### WHAT IS NEEDED:
Nothing but the lines from the start of the records below through the line that has "januari 2025" should appear, each exactly as given.

### EXERCISE MATERIALS:
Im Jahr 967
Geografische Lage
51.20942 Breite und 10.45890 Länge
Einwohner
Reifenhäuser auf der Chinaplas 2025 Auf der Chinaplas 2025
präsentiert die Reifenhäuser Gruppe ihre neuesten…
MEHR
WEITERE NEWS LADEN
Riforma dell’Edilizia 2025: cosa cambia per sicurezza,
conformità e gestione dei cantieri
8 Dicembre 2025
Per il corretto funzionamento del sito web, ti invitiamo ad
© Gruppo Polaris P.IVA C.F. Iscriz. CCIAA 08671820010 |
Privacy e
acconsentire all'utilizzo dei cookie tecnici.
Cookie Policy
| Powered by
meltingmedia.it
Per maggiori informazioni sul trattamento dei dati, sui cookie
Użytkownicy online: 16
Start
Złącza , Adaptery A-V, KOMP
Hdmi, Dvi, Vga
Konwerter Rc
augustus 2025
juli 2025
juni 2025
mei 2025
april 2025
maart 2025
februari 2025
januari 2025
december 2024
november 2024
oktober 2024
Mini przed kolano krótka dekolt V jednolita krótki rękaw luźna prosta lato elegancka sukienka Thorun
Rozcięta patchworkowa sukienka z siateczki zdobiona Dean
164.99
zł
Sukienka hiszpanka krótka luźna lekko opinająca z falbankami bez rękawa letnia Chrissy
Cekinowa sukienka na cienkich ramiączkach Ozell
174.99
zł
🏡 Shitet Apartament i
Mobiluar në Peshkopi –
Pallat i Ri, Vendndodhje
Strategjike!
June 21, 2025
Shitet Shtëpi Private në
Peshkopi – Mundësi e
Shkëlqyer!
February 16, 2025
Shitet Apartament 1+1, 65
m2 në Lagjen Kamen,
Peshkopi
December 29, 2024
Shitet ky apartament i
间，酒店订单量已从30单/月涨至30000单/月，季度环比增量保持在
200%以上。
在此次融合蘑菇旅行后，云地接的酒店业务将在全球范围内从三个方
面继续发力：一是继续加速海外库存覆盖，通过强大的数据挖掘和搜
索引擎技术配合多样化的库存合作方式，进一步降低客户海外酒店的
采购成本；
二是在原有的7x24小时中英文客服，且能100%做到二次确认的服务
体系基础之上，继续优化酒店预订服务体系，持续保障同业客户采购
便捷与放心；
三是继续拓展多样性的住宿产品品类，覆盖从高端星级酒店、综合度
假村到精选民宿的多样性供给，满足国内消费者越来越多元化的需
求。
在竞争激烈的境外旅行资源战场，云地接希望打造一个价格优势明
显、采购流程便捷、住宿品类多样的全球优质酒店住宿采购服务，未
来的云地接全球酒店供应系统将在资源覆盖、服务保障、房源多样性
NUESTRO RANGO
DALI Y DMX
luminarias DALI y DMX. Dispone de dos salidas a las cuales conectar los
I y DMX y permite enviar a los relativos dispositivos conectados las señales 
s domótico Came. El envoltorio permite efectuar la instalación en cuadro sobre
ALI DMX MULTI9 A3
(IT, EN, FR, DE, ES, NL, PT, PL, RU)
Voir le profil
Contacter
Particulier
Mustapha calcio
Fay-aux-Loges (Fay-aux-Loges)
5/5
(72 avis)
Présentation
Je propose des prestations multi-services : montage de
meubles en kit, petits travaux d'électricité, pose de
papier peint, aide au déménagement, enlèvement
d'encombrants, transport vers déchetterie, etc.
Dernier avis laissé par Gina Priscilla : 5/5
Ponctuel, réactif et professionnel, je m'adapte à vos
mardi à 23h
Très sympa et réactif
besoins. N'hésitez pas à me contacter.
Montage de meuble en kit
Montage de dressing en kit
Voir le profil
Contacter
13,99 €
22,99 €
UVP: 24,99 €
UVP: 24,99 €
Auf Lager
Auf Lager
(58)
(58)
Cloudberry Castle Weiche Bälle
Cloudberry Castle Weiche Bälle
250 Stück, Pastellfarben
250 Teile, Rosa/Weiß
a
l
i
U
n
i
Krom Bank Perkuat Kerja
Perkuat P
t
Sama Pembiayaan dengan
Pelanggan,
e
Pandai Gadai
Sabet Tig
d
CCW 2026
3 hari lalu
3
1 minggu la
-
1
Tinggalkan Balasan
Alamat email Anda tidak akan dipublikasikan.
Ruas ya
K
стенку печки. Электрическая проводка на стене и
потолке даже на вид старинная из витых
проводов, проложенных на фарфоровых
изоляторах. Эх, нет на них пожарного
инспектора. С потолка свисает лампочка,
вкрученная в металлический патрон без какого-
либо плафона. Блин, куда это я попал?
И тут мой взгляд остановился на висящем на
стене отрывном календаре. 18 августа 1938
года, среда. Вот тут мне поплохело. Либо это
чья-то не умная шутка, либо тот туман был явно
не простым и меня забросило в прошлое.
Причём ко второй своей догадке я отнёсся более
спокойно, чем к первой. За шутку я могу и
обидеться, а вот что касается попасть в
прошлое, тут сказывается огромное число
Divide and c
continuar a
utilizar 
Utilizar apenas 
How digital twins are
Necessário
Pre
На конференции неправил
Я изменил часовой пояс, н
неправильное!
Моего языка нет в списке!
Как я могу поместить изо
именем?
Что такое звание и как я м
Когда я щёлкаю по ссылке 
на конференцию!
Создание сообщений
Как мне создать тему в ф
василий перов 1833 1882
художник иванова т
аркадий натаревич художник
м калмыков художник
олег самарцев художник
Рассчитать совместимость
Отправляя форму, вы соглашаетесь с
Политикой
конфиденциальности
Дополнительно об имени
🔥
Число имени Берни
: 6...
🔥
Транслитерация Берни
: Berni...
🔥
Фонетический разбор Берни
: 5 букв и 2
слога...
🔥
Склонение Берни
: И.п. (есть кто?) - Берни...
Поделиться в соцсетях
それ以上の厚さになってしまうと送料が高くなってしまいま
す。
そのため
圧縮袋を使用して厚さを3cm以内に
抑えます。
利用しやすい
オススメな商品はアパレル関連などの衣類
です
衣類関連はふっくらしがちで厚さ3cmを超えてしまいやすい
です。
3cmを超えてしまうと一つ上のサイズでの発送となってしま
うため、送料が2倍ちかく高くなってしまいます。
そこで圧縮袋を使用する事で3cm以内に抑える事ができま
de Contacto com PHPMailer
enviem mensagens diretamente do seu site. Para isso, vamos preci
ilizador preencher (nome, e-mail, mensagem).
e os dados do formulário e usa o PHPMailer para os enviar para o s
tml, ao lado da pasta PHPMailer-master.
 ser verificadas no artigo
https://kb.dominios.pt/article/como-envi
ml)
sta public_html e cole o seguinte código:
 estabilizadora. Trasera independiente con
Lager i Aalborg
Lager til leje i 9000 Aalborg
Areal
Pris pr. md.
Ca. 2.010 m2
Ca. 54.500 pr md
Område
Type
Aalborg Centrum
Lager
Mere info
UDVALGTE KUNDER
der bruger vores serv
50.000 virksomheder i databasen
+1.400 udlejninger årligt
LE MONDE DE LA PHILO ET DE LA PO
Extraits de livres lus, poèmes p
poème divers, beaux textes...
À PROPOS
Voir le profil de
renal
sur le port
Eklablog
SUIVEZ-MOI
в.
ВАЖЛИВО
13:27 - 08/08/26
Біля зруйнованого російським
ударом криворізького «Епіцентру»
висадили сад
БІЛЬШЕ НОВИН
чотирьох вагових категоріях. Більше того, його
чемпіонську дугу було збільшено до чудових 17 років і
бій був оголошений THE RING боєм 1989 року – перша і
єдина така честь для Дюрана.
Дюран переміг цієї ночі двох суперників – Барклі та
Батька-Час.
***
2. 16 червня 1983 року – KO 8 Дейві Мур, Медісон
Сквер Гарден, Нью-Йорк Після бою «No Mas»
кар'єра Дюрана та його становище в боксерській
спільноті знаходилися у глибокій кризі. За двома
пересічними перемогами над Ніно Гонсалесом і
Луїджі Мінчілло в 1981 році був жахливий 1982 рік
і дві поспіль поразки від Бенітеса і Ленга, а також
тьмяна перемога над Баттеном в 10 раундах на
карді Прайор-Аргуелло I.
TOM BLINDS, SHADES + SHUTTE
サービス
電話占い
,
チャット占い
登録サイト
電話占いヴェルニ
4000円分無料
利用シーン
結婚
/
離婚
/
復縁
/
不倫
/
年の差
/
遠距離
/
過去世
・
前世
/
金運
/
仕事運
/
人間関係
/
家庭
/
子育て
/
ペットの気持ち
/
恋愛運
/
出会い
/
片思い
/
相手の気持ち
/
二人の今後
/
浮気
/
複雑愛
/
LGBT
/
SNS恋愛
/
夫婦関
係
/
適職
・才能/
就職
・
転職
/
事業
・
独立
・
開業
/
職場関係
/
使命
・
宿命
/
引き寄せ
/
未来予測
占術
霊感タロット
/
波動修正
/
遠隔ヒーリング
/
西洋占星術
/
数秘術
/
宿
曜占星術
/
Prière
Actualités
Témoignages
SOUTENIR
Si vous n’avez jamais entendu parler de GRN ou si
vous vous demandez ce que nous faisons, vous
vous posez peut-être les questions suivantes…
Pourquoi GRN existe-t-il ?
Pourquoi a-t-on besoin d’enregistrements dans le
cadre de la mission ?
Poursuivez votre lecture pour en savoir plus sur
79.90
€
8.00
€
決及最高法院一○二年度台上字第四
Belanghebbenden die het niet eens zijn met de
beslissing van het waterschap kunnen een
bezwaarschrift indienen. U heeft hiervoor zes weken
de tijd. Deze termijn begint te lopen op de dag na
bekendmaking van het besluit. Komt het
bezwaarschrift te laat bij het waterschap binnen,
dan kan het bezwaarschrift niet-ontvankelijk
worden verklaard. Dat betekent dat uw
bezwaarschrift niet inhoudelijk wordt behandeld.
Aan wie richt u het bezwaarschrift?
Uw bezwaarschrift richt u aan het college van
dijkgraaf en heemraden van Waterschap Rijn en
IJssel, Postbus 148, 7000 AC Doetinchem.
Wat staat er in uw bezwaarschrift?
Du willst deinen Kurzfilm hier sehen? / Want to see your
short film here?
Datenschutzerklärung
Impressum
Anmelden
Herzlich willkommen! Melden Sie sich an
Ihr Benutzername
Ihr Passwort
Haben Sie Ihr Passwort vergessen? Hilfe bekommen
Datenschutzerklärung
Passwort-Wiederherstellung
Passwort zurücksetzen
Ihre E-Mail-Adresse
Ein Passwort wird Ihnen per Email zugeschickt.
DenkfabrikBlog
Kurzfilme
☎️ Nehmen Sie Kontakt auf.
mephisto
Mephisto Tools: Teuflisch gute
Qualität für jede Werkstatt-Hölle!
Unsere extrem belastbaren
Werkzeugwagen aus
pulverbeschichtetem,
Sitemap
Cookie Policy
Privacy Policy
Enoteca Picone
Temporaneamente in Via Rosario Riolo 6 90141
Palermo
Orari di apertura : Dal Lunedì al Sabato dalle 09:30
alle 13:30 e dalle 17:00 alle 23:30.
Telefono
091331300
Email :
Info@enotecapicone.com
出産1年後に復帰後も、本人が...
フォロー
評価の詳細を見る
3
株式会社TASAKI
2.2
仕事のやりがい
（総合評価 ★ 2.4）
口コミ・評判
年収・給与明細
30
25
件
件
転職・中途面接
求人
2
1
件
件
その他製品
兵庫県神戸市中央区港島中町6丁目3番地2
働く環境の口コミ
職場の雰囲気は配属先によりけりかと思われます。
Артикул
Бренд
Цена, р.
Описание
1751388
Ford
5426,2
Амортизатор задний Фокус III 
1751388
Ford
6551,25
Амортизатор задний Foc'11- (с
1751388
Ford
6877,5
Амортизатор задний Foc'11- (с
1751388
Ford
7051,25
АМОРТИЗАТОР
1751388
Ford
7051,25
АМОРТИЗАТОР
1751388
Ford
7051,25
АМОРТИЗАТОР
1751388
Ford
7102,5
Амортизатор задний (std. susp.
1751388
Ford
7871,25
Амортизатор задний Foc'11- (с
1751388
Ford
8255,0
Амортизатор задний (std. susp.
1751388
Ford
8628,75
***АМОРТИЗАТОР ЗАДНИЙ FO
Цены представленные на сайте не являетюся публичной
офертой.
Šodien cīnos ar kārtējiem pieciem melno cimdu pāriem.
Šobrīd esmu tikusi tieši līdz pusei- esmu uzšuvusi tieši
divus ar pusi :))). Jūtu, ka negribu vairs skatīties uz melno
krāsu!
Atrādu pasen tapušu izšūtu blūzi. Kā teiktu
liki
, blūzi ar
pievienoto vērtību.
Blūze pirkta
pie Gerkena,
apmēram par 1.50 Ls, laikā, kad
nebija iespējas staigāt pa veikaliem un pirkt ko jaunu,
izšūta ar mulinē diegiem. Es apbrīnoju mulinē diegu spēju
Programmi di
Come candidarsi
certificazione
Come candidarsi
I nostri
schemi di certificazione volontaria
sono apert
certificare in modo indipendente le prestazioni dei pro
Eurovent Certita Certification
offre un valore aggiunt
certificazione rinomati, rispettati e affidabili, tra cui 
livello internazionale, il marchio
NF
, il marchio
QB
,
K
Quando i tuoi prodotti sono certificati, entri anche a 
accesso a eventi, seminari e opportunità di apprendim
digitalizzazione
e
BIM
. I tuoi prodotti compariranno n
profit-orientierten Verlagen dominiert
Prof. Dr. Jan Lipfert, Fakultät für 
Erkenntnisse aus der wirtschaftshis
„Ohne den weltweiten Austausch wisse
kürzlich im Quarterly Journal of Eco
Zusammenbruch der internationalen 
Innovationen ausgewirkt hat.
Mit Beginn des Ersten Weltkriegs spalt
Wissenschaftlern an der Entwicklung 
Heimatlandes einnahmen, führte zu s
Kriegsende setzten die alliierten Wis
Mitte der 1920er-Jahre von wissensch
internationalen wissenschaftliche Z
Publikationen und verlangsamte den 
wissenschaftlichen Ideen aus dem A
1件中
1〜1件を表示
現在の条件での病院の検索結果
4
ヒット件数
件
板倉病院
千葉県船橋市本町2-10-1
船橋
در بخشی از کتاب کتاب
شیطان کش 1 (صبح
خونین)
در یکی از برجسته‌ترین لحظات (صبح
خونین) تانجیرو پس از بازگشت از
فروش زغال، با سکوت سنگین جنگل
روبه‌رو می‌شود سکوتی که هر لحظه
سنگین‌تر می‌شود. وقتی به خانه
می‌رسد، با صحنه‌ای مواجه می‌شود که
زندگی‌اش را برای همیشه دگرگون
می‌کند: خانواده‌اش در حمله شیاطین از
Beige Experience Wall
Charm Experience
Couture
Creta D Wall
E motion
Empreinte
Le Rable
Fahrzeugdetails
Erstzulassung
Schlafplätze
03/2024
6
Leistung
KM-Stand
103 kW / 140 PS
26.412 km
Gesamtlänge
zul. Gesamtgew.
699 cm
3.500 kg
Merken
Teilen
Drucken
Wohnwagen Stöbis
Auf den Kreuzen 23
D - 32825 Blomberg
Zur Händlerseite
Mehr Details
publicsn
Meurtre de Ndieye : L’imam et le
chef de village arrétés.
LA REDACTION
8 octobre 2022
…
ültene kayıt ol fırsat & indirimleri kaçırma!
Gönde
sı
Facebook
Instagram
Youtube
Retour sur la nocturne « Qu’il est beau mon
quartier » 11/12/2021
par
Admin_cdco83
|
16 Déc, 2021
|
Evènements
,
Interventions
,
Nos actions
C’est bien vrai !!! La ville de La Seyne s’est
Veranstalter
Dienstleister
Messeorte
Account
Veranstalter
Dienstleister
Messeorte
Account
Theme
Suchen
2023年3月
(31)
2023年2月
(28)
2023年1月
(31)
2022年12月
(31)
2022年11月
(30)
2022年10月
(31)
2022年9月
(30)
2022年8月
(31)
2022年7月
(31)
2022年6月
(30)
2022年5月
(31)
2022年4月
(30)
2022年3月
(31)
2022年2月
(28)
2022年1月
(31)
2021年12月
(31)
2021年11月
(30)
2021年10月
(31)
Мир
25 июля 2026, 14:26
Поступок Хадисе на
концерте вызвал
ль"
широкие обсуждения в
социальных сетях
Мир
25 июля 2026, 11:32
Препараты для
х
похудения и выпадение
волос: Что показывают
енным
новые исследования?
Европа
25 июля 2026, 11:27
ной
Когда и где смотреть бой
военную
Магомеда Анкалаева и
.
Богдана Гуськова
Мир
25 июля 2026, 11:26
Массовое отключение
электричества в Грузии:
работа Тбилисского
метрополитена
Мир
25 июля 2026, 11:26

### RESPONSE:
Im Jahr 967
Geografische Lage
51.20942 Breite und 10.45890 Länge
Einwohner
Reifenhäuser auf der Chinaplas 2025 Auf der Chinaplas 2025
präsentiert die Reifenhäuser Gruppe ihre neuesten…
MEHR
WEITERE NEWS LADEN
Riforma dell’Edilizia 2025: cosa cambia per sicurezza,
conformità e gestione dei cantieri
8 Dicembre 2025
Per il corretto funzionamento del sito web, ti invitiamo ad
© Gruppo Polaris P.IVA C.F. Iscriz. CCIAA 08671820010 |
Privacy e
acconsentire all'utilizzo dei cookie tecnici.
Cookie Policy
| Powered by
meltingmedia.it
Per maggiori informazioni sul trattamento dei dati, sui cookie
Użytkownicy online: 16
Start
Złącza , Adaptery A-V, KOMP
Hdmi, Dvi, Vga
Konwerter Rc
augustus 2025
juli 2025
juni 2025
mei 2025
april 2025
maart 2025
februari 2025
januari 2025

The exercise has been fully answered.